Last november I was doing some reading and research on the biology of seed germination when I stumbled on a scientific paper on Seed Dormancy. It was a hard read understanding what it said, but the more I re-read it, the more I understood it. I've been around farming most of my life and had never heard anything about exposing seeds to electromagnetic fields, let alone research on it. Then I found another paper, and another. There's a lot of research on it.

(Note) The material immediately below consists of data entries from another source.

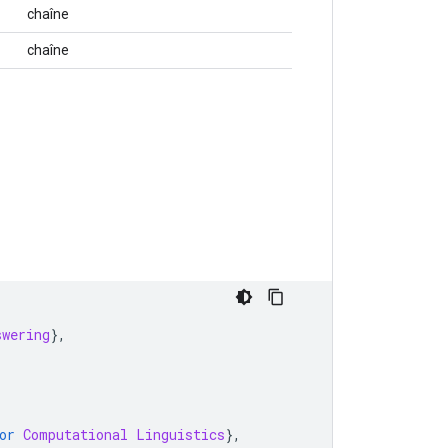
chaîne
chaîne
swering
},
or
Computational
Linguistics
},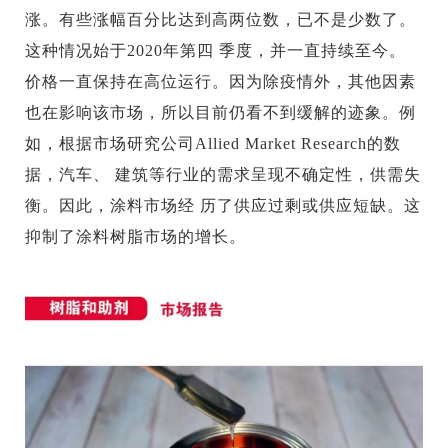
涨。有些涨幅百分比达到高两位数，已不是少数了。
这种情况始于2020年第四 季度，并一直持续至今。
价格一直保持在高位运行。因为除疫情外，其他因素
也在影响该市场，所以目前仍看不到缓解的迹象。例
如，根据市场研究公司Allied Market Research的数
据，汽车、 建筑等行业的需求呈现不确定性，供需失
衡。因此，涂料市场经 历了供应过剩或供应短缺。这
抑制了涂料树脂市场的增长。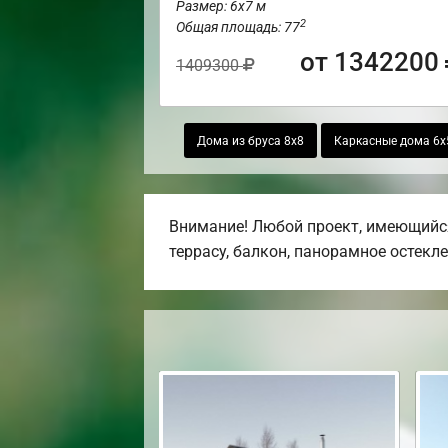
Размер: 6х7 м
2
Общая площадь: 77
от 1342200
1409300
Дома из бруса 8х8
Каркасные дома 6х
Внимание! Любой проект, имеющийся
террасу, балкон, панорамное остекле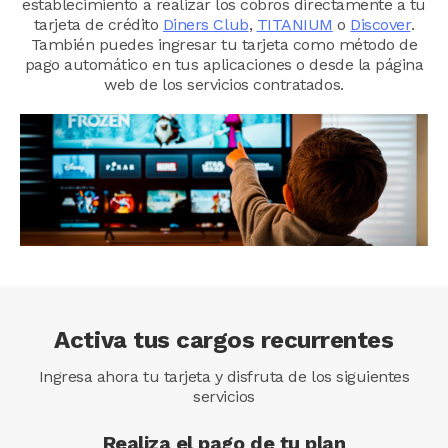
establecimiento a realizar los cobros directamente a tu
tarjeta de crédito
Diners Club
,
TITANIUM
o
Discover
.
También puedes ingresar tu tarjeta como método de
pago automático en tus aplicaciones o desde la página
web de los servicios contratados.
Image
Activa tus cargos recurrentes
Ingresa ahora tu tarjeta y disfruta de los siguientes
servicios
Realiza el pago de tu plan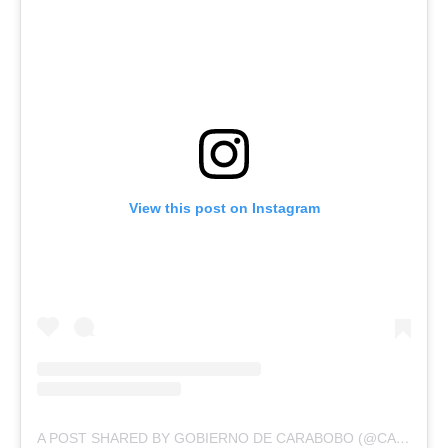
View this post on Instagram
A POST SHARED BY GOBIERNO DE CARABOBO (@CARABOBOGB)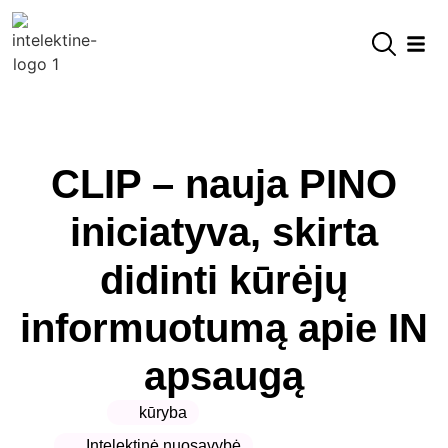
CLIP – nauja PINO
iniciatyva, skirta
didinti kūrėjų
informuotumą apie IN
apsaugą
kūryba
Intelektinė nuosavybė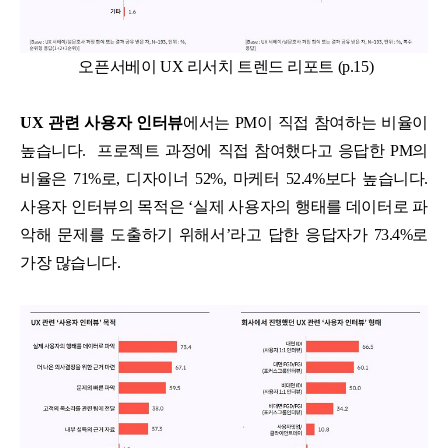
오픈서베이 UX 리서치 트렌드 리포트 (p.15)
UX 관련 사용자 인터뷰
에서는 PM이 직접 참여하는 비율이
높습니다. 프로젝트 과정에 직접 참여했다고 응답한 PM의
비율은 71%로, 디자이너 52%, 마케터 52.4%보다 높습니다.
사용자 인터뷰의 목적은 ‘실제 사용자의 행태를 데이터로 파
악해 문제를 도출하기 위해서’라고 답한 응답자가 73.4%로
가장 많습니다.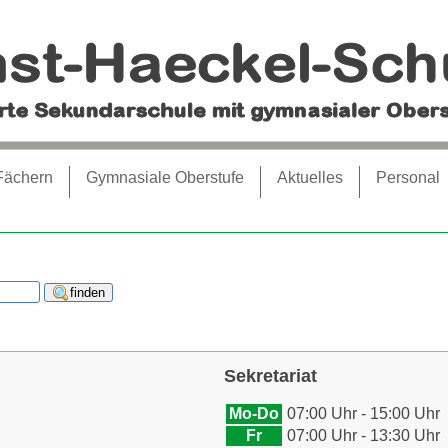
Fächern
Gymnasiale Oberstufe
Aktuelles
Personal
Sekretariat
Mo-Do
07:00 Uhr - 15:00 Uhr
Fr
07:00 Uhr - 13:30 Uhr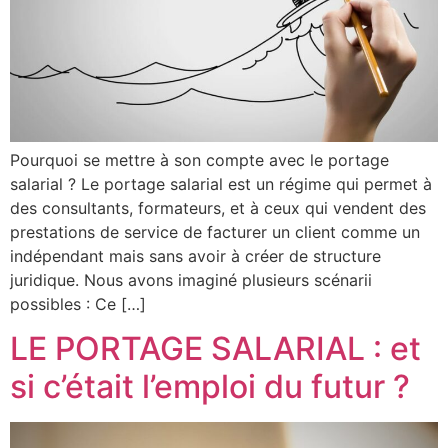
Pourquoi se mettre à son compte avec le portage
salarial ? Le portage salarial est un régime qui permet à
des consultants, formateurs, et à ceux qui vendent des
prestations de service de facturer un client comme un
indépendant mais sans avoir à créer de structure
juridique. Nous avons imaginé plusieurs scénarii
possibles : Ce […]
LE PORTAGE SALARIAL : et
si c’était l’emploi du futur ?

From this paper: (https://www.intechopen.com/books/advances-in-seed-biology/seed-dormancy)
"In both genotypes (lentil and grass pea), high biomass formation above ground was observed after magnetic field treatments, where the highest values were recorded, compared with the control where no magnetic field was applied (Figure 1). Leaf numbers were higher for the magnetic field treatment compared with the control, and it is the main reason for higher photosynthetic activity that achieves a higher yield. Higher biomass accumulation above ground gives a higher food supply for livestock. In our case, the plant fresh weight was 0.798 g when treated with a magnetic field strength of 300 mT for 72 h, while it was only 0.556 g in the control sample at the end of the study (Table 2). This means more than a 50% increase in fresh weight and also more than a 50% increase in food supply for livestock."

Stunning!
In a nutshell, exposing seeds to a 300mT electromagnetic field for 72 hours increases not only germination, but growth and yield as well.
picture.php


So ya, I have my seeds ready to sit between two huge magnets 72 hours before they get popped. lol
 

Easy7

Active member
Veteran
Like I've said, grown in parks. Lot's of places off the trail to hide a camp or whatever. There are areas of woods that there is no hunting. Not hard to find spots that is so thick with vegetation such as a prickly patch. Big difference between someone finding a stash in the woods, and being caught in your house. Have all sorts of hiding places. Unless they want to dig randomly, it's hard to find.